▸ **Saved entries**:

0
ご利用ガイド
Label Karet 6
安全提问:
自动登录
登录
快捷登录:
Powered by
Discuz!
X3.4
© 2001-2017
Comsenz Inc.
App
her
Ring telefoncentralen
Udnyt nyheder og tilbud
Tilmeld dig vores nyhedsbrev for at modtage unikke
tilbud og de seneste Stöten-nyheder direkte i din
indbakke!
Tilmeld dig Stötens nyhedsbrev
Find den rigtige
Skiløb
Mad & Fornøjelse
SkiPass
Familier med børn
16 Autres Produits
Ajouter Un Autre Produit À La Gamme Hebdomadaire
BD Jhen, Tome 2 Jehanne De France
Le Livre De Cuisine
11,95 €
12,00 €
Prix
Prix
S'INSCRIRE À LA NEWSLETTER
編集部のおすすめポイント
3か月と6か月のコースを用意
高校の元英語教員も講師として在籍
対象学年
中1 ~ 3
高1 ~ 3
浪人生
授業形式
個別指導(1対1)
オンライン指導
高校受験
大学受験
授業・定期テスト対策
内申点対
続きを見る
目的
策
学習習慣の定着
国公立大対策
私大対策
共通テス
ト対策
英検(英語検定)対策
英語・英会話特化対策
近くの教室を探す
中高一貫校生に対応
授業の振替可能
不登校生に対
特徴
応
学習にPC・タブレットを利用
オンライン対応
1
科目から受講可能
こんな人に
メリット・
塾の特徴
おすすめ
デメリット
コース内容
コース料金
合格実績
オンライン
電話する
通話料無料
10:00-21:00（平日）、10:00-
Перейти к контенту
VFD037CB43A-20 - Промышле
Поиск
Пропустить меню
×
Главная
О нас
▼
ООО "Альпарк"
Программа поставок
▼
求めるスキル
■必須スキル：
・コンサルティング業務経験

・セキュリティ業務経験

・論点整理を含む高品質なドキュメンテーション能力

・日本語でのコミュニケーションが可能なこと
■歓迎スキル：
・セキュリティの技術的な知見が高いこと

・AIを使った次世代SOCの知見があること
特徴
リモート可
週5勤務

▸ **What the exercise asks**: Every line that contains the string "Tilmeld" should be copied from the entries.

▸ **Response to this exercise**:
Tilmeld dig vores nyhedsbrev for at modtage unikke
Tilmeld dig Stötens nyhedsbrev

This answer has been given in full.